Insurance


Insurance is one of those key financial products you are likely to use and need in your life. In the UK, the likelihood is that each adult will have at least one — if not several — insurance policies at any one time. Some insurance is compulsory in the UK (e.g. car insurance if you own a car), while other policies are an individual choice.

But what is insurance? Essentially it is a policy which will provide you with protection against a possible eventuality. When you take out insurance coverage with a company, you have made an arrangement whereby the company guarantees compensation for specified loss, damage, illness or death, in exchange for a regular payment from you.

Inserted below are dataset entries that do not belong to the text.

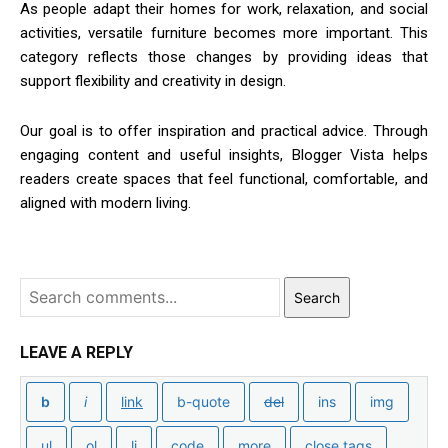
As people adapt their homes for work, relaxation, and social
activities, versatile furniture becomes more important. This
category reflects those changes by providing ideas that
support flexibility and creativity in design.
Our goal is to offer inspiration and practical advice. Through
engaging content and useful insights, Blogger Vista helps
readers create spaces that feel functional, comfortable, and
aligned with modern living.
Search
LEAVE A REPLY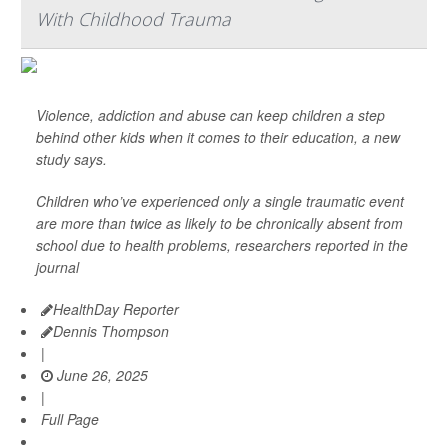
With Childhood Trauma
Violence, addiction and abuse can keep children a step
behind other kids when it comes to their education, a new
study says.
Children who’ve experienced only a single traumatic event
are more than twice as likely to be chronically absent from
school due to health problems, researchers reported in the
journal
HealthDay Reporter
Dennis Thompson
|
June 26, 2025
|
Full Page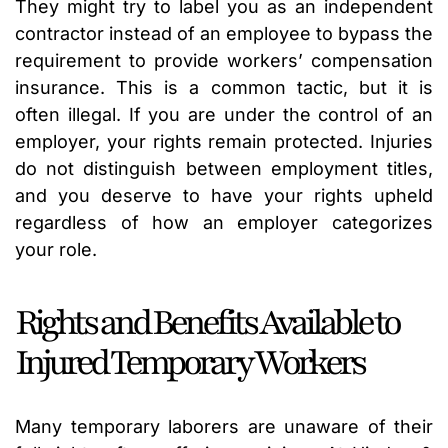
They might try to label you as an independent
contractor instead of an employee to bypass the
requirement to provide workers’ compensation
insurance. This is a common tactic, but it is
often illegal. If you are under the control of an
employer, your rights remain protected. Injuries
do not distinguish between employment titles,
and you deserve to have your rights upheld
regardless of how an employer categorizes
your role.
Rights and Benefits Available to
Injured Temporary Workers
Many temporary laborers are unaware of their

The big question is: why do you need it? Or maybe more specifically: in what circumstances do you need it? Insurance is there to compensate you in the event of a loss so you are in the same (or at least similar) position financially as you were before an incident. It is there as a safeguard so that you are not negatively impacted by events such as a house fire, a burglary or a car accident.

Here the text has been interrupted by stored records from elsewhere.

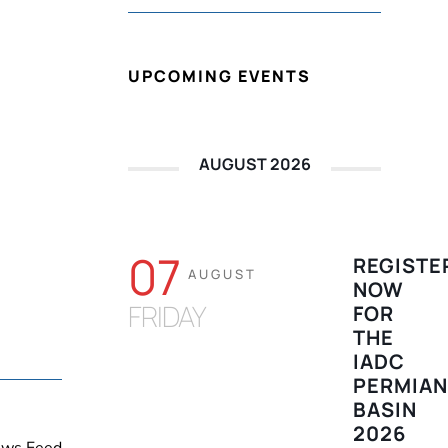
UPCOMING EVENTS
AUGUST 2026
07
REGISTE
AUGUST
NOW
FRIDAY
FOR
THE
IADC
PERMIA
BASIN
2026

It can feel that there are almost too many options when it comes to insurance, but don’t worry, MyWalletHero is here to guide you through what different types of insurance mean, how to choose policies that suit you and what happens if you need to make changes to your existing coverage. Whether you are after a core product such as car insurance, or looking at something more specific like wedding insurance, we have got you covered.

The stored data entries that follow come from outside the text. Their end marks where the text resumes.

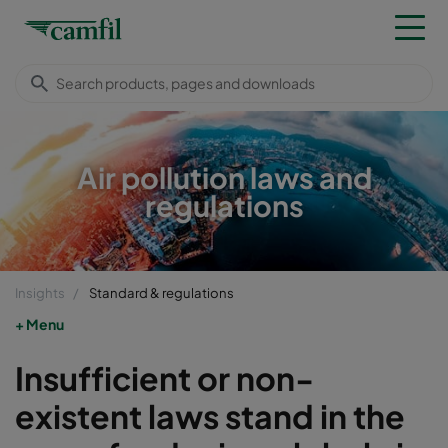
Air pollution laws and
regulations
Insights
Standard & regulations
Menu
Insufficient or non-
existent laws stand in the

What different types are there?

You can pretty much find insurance for anything — Keith Richards of the Rolling Stones supposedly took a multi-million pound policy on his hands — but here we are going to cover those ‘mainstream’ products that you are most likely to need in your adult financial life.

Car Insurance

If you drive a car, then you need car insurance — it’s the law. Car insurance is there to cover your liability for bodily injury or third party property damage, and can also protect your own vehicle and self. Within car insurance itself there are different levels of coverage so let’s break it down:

  • Third party – This is the minimum level of coverage you are legally required to have. It covers other people, not you. If you were to injure someone or damage their property, they’re covered. But if your own car is damaged or stolen, you have to pay for the loss yourself.
  • Third party, fire and theft – Much the same as third party insurance, this kind of policy covers other people. The main difference is it does cover repairs or a replacement if your car is stolen or damaged by fire.
  • Comprehensive – This is the highest level of cover. On top of what is covered under third party, fire and theft, it covers you if you damage your own car, even if the accident was your fault.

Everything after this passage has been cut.